> _MATERIAL PROVIDED_
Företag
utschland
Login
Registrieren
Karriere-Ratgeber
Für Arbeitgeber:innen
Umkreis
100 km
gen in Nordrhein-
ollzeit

> _WHAT YOU ARE ASKED TO DO_
Each line above should be output exactly as written.

> _ANSWER SECTION_
Företag
utschland
Login
Registrieren
Karriere-Ratgeber
Für Arbeitgeber:innen
Umkreis
100 km
gen in Nordrhein-
ollzeit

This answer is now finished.